All happening simultaneously…

img_0965small.jpg I was quite struck by how non-Western Marrakesh is. The majority of the adults here wear traditional robes and most of the women wear head coverings. So, with our western attire, light skin and my blond hair we screamed TOURISTS. After our first few hours there, having already been given advice and (wrong) directions by a handful of little boys (who then demanded money) and having been accosted by numerous shopkeepers in multiple languages, we were determined to buy robes and head coverings for ourselves in the desperate attempt to blend in. But unfortunately our limited cash and intimidation at haggling with the souk merchants prevented this.

So we blended in just like a punk rocker at a black tie ball.

the never-ending souks

Still, we managed to have a great time exploring souks, palaces, gardens and the maze-like streets. We got a bit better at haggling (after being ripped off grandly) and managed to do most of our Christmas shopping. All of the handicrafts on sale are unique, gorgeous and cheap… if not for our strict baggage restrictions and lack of funds, I think I would have bought enough to furnish a house.

The weather was amazing – cool in the mornings and evenings, filled with intense sunshine and a cool breeze during the day. If only that breeze wasn’t blended in with so much exhaust smoke! By day 3 my whole respiratory system felt on the verge of collapse. I’m sure visiting the tanneries, where they process leather in traditional methods, didn’t help. Among the (sometimes carcinogenic) concoctions that men are working waist-deep in: bleach flour and pigeon poo. The smells were awful! Thankfully we were given sprigs of fresh mint leaves to put in front of our noses during our visit.

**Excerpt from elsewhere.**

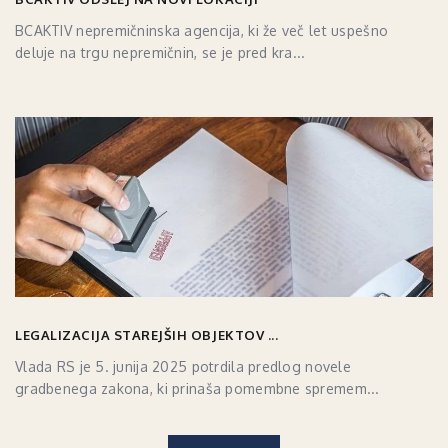
BCAKTIV nepremičninska agencija, ki že več let uspešno
deluje na trgu nepremičnin, se je pred kra...
LEGALIZACIJA STAREJŠIH OBJEKTOV ...
Vlada RS je 5. junija 2025 potrdila predlog novele
gradbenega zakona, ki prinaša pomembne spremem...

Jemaa el Fna is the main plaza packed with fresh juice stalls, carts packed with robust piles of dried fruit delicacies, fortune tellers, snake charmers, henna artists, story tellers, musicians and people. At night it fills with food stalls with aggressive waiters and the smell of bubbling tangines. It’s like carnival without a tent.

Jemaa el Fna at dusk

By the fourth day we were completely city’d-out and decided to take a day trip to the Atlas Mountains. There was no public transport so the only way to get there was by taxi, which by western standards was dirt cheap. Determined to make it even cheaper, however, we set about on a hunt for others to share the ride with. After over an hour of searching, and having walked all over the city, Mohamed came like a vision of an oasis in the desert!

And thus we gave up the idea of a shared taxi and hopped into his old, light yellow Mercedes. Just accelerating to 20mph the car made enough scratching and grinding noses to make us pray it wouldn’t burst into flames at the next intersection. But soon the car’s disconcerting sounds were drowned out by loud Berber music playing on a cassette tape.

Our friendly taxi driver had only one leg. It turns out when he was a teenager he was riding a moped and got in a accident that cost him his leg. But he wasn’t even close to searching for self-pity: “It was my destiny,” he explained, “but I’m happy, I have a good job, a wife and two children.” Still, you would think loosing his leg in an auto accident would make him somewhat cautious while on the road. But no… he was quite daring in his passing exploits. Nevertheless we arrived in Setti Fatma safely.

Looking down on Setti FatmaThe minute we got out of the car we had about 10 Moroccans offer to be our guide and take us to a waterfall. We kindly refused and began our hike. We’d hiked for a while on a crowded trail that went to a waterfall and then began blazing a bit of our own trail up the mountainside. Then we found a nice trail and continued our climb passing more waterfalls until the trail really ended. Nevertheless, we knew both snow & great views were above us so we scrambled/rock climbed for almost 2 hours up the steep pink rock until we arrived at a splendid lunch spot overlooking the whole valley. We ventured until we saw a herd of goats and then we spied a shepherd coming up a trail on the opposite side of the mountain. So we tried to follow the shepherd’s “path” home but mainly succeeded in slipping and sliding down the loose rocky mountainside. But at last we made it back to the village (with bloody hands from falls) to enjoy some delicious mint tea!

The next day we returned to England, our lungs overjoyed with the pristine country air once more but our whole bodies longing for the warmth of the sunshine of Morocco.